Pension Glossary
Plain-English definitions for 33 pension and retirement terms. Understand funding ratios, PBGC coverage, ERISA rules, and what they mean for your retirement security.
Funding & Valuation
Funding Ratio
The ratio of a pension plan's assets to its actuarial liabilities, expressed as a percentage.
Unfunded Liability
The dollar amount by which a pension plan's liabilities exceed its assets.
Actuarial Assumption
Estimates used by actuaries to project future pension costs, including investment returns, mortality rates, and salary growth.
Pension Obligation
The total present value of all future benefits a pension plan has promised to current and former employees.
Discount Rate
The interest rate used to calculate the present value of future pension obligations.
Amortization Period
The number of years over which a pension plan spreads the payments needed to eliminate its unfunded liability.
Pension Smoothing
Actuarial techniques that spread investment gains and losses over multiple years to reduce volatility in pension contributions.
Pension Obligation Bond (POB)
Bonds issued by a government entity to borrow money and invest it in its pension fund, essentially a leveraged bet on investment returns.
Normal Cost
The annual cost of pension benefits earned by active employees during the current year.
Actuarial Valuation
A periodic assessment by an actuary that determines a pension plan's funded status and required contributions.

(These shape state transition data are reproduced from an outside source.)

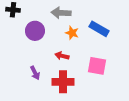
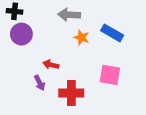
purple circle: (35, 31) -> (21, 34), moved
red arrow: (62, 56) -> (51, 65), moved

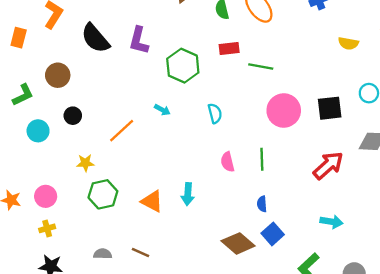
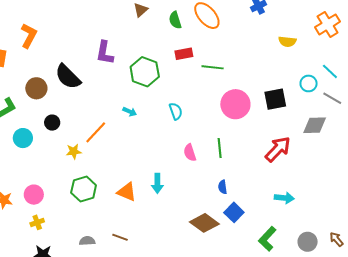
black semicircle: (95, 38) -> (68, 77), moved
yellow star: (85, 163) -> (74, 151), moved

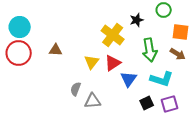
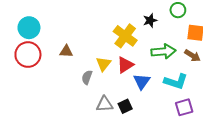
green arrow: (150, 50) -> (163, 51), turned -85
gray semicircle: (76, 89) -> (87, 77), moved
black square: (147, 103) -> (125, 106), moved

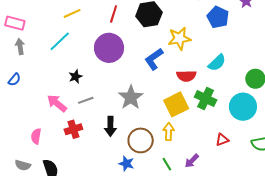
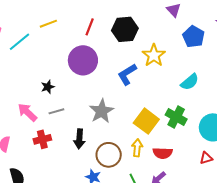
yellow star: (179, 38) -> (154, 55), turned -30
cyan line: (60, 41) -> (19, 42), moved
red semicircle: (186, 76) -> (163, 153), moved
yellow square: (176, 104) -> (146, 121), turned -30
red triangle: (222, 140) -> (206, 158), moved

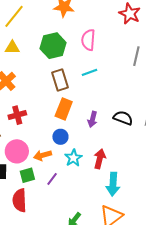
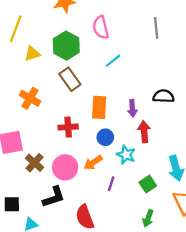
yellow triangle: (12, 48) -> (32, 54), moved
brown rectangle: (60, 80) -> (70, 79), moved
red cross: (17, 115) -> (68, 127), moved, turned 30
red arrow: (100, 159) -> (144, 132), moved
green square: (27, 175) -> (148, 184), moved

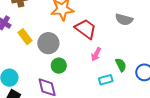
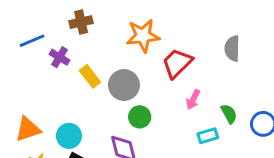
gray semicircle: (124, 19) -> (232, 48), turned 78
red trapezoid: (86, 29) -> (177, 63), turned -80

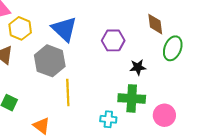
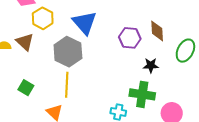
brown diamond: (155, 24) -> (157, 31), moved
yellow line: (68, 92) -> (67, 85), moved

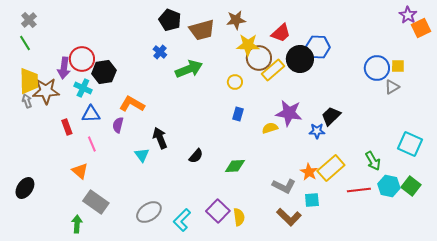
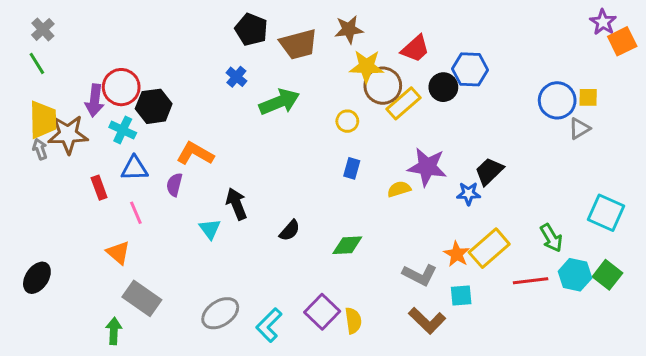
black circle: (300, 59) -> (443, 87), size x0.7

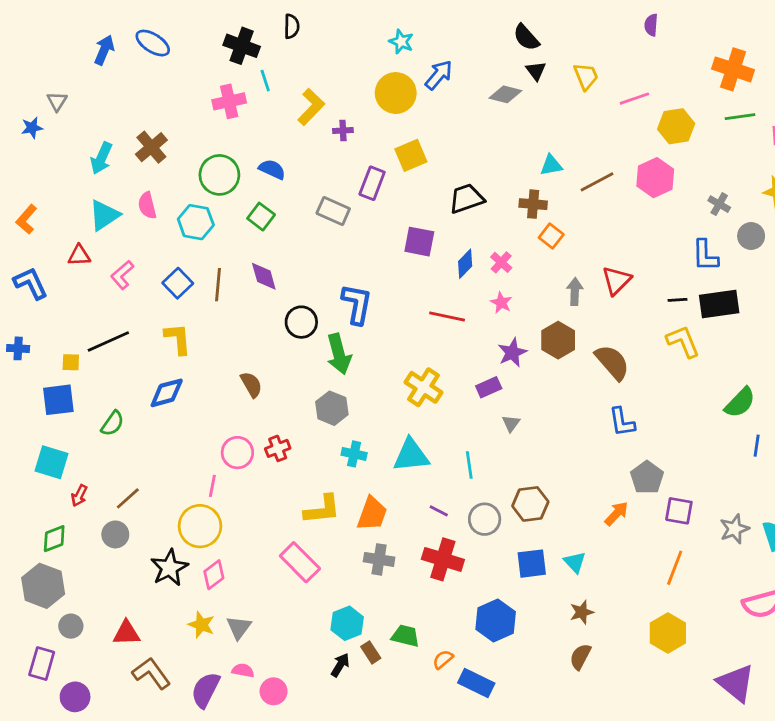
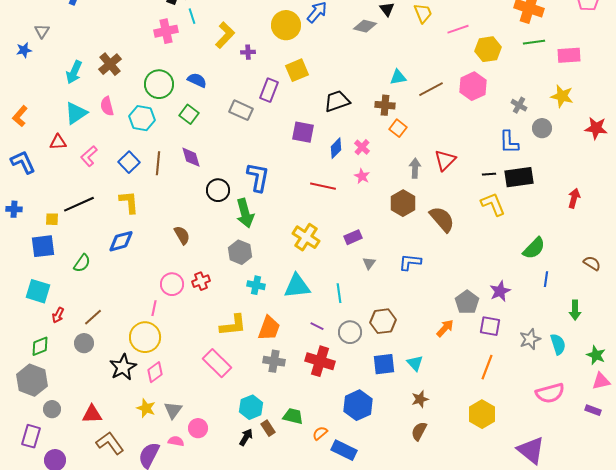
purple star: (512, 353) -> (500, 291), moved
blue L-shape: (622, 422) -> (410, 262), moved, turned 105
pink circle: (274, 691) -> (198, 428), moved

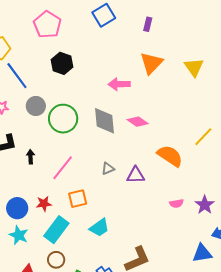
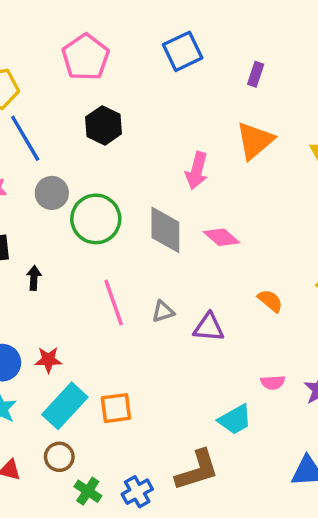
pink arrow: (119, 84) -> (197, 171), turned -80
orange semicircle: (170, 156) -> (270, 301), size x0.6
pink line: (63, 168) -> (114, 303), moved, turned -64
orange square: (78, 199) -> (116, 408), moved
cyan trapezoid: (99, 228) -> (235, 420), moved

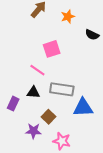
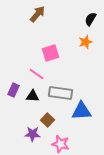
orange star: (68, 17) -> (86, 42), moved
black semicircle: (92, 35) -> (90, 19), moved, turned 96
purple rectangle: (13, 104) -> (14, 90), moved

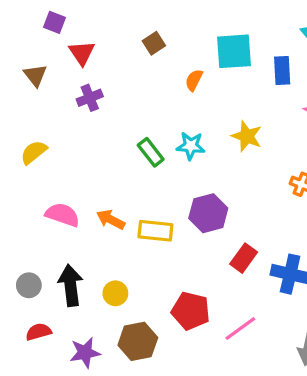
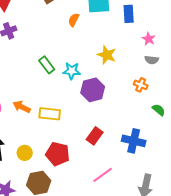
cyan star: (191, 146) -> (72, 71), moved
purple hexagon: (208, 213) -> (93, 90), moved
red rectangle: (244, 258) -> (95, 136), moved
red pentagon: (191, 311) -> (58, 154), moved

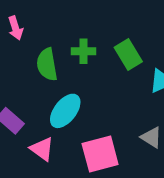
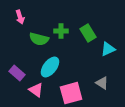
green semicircle: (47, 64) -> (39, 39), turned -66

Annual Required Contribution (ARC)
The amount a pension plan sponsor should contribute each year to keep the plan on track toward full funding.
Plan Types
Defined Benefit Plan
A pension plan that guarantees a specific monthly benefit at retirement, typically based on salary and years of service.
Defined Contribution Plan
A retirement plan where the employer and/or employee contribute a set amount, but the final benefit depends on investment performance.
401(k) Plan
An employer-sponsored defined contribution retirement plan that allows employees to save and invest a portion of their paycheck before taxes.
Multiemployer Plan
A pension plan maintained by two or more unrelated employers under a collective bargaining agreement, common in construction, trucking, and entertainment.
Hybrid Plan
A pension plan that combines features of both defined benefit and defined contribution plans, such as a cash balance plan.
Cash Balance Plan
A type of defined benefit plan that expresses benefits as a hypothetical account balance rather than a monthly annuity.
Benefits & Payouts
Vesting
The process by which an employee earns a non-forfeitable right to employer-provided pension benefits.
Accrued Benefit
The portion of a pension benefit that an employee has earned to date based on their years of service and salary.

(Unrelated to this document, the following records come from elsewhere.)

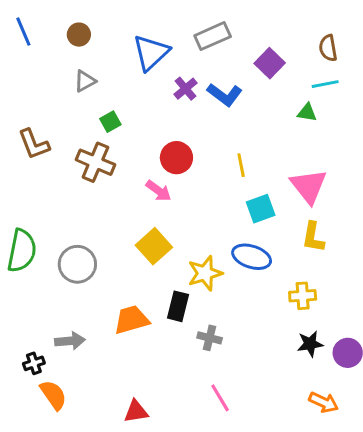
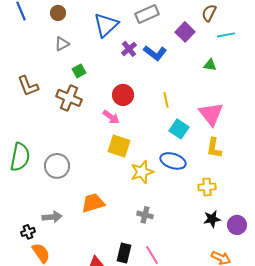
brown semicircle: (328, 48) -> (209, 13), moved, turned 36
cyan line: (325, 84) -> (226, 35), moved
cyan square: (261, 209) -> (179, 129), turned -36
yellow square: (154, 246) -> (119, 146), moved, turned -30
black rectangle: (178, 306) -> (124, 253), moved

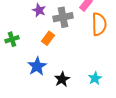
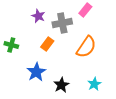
orange semicircle: (99, 24) -> (86, 47), moved, turned 35
green cross: (12, 39) -> (11, 45), turned 32

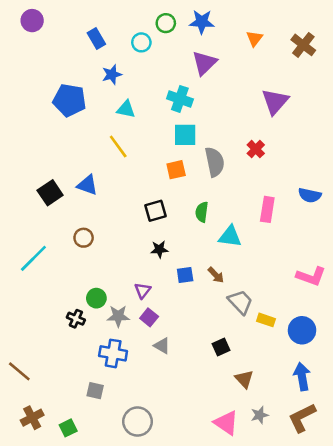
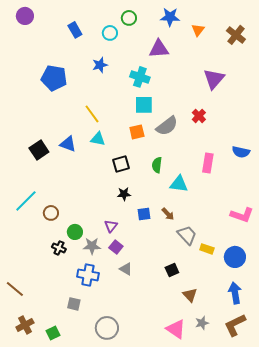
blue star: (202, 22) -> (170, 17), moved
purple triangle: (204, 63) -> (159, 49), turned 40
blue star: (112, 75) -> (100, 65), moved
cyan triangle: (126, 109) -> (98, 139), moved
gray semicircle: (215, 162) -> (167, 126), turned 65
brown circle: (84, 238) -> (51, 213), moved

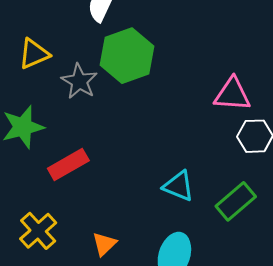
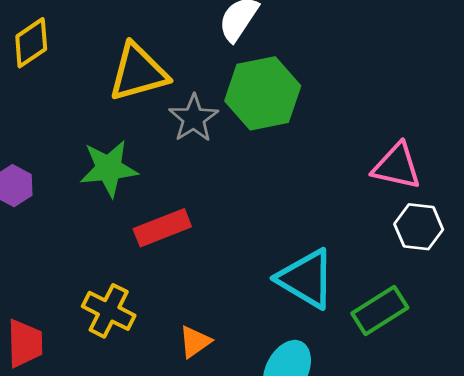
yellow triangle: (34, 54) -> (138, 72), size x1.4
cyan triangle: (179, 186) -> (306, 279), size x1.4
yellow cross: (38, 231) -> (109, 311), turned -30

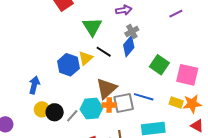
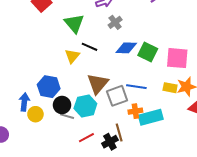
blue diamond: (129, 46) -> (126, 48), moved, turned 60
blue hexagon: (68, 65) -> (49, 87), moved
blue arrow: (34, 85) -> (24, 102), moved
orange cross: (109, 105) -> (135, 111), moved
black circle: (55, 112) -> (62, 105), moved
gray line: (72, 116) -> (67, 116), turned 72

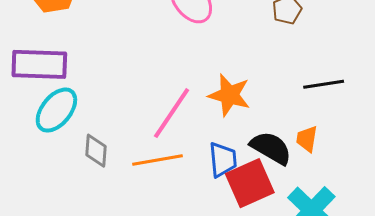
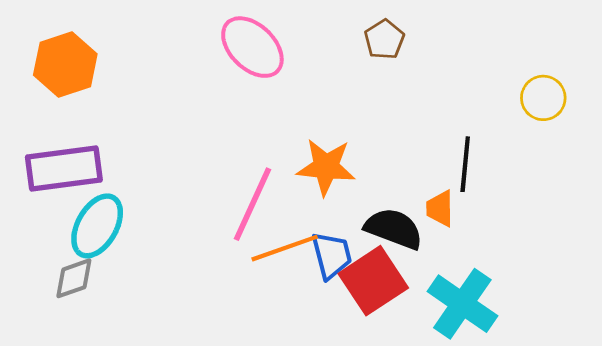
black line: (324, 84) -> (465, 164), moved, turned -66
gray diamond: (96, 151) -> (74, 278), moved, turned 76
orange line: (157, 160) -> (285, 248), moved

Cost-of-Living Adjustment (COLA)
An annual increase to pension benefits designed to help retirees keep pace with inflation.
Social Security Offset
A provision that reduces pension benefits by a portion of the retiree's Social Security benefit to avoid "double-dipping."
Regulation & Law
Pension Benefit Guaranty Corporation (PBGC)
A federal agency that insures private-sector defined benefit pension plans and pays benefits when underfunded plans are terminated.
Employee Retirement Income Security Act (ERISA)
The 1974 federal law that sets minimum standards for private-sector pension and health plans to protect participants.
Fiduciary Duty
The legal obligation of pension plan trustees and managers to act solely in the best interest of plan participants.
Pension Benefit Guaranty
The insurance protection provided by the PBGC that guarantees pension benefits up to a legal maximum if a plan fails.
Risk & Crisis
Withdrawal Liability
The financial obligation an employer owes when it stops contributing to a multiemployer pension plan.
Plan Termination
The process of ending a pension plan, either voluntarily by the sponsor or involuntarily by the PBGC.
Frozen Pension
A pension plan that has stopped accruing new benefits for some or all participants while continuing to pay benefits already earned.
Benefit Suspension
A reduction in pension benefits for participants in severely underfunded multiemployer plans, authorized under the Multiemployer Pension Reform Act.
Pension Derisking
Strategies used by plan sponsors to reduce pension-related financial risk, including lump-sum buyouts and annuity purchases.
Investment
Assumed Rate of Return
The investment return a pension plan expects to earn on its assets over time, typically 6-8% for public plans.
Pension Fund Investment
The portfolio allocation strategy used by pension plans to grow assets and meet future benefit obligations.
Mortality Table
Statistical tables that predict life expectancy and death rates, used by actuaries to estimate how long pension benefits must be paid.
Common Questions
What is a funding ratio?
A funding ratio compares a pension plan's assets to its liabilities. A plan with $80M in assets and $100M in liabilities is 80% funded. Plans below 80% are considered underfunded.
What does the PBGC do?
The Pension Benefit Guaranty Corporation insures private-sector defined benefit plans. If a covered plan fails, PBGC pays benefits up to a legal maximum of about $81,000/year for a 65-year-old retiree.
What is the difference between a defined benefit and defined contribution plan?
A defined benefit plan guarantees a specific monthly pension at retirement. A defined contribution plan (like a 401(k)) has no guaranteed benefit — the payout depends on how much was contributed and how investments performed.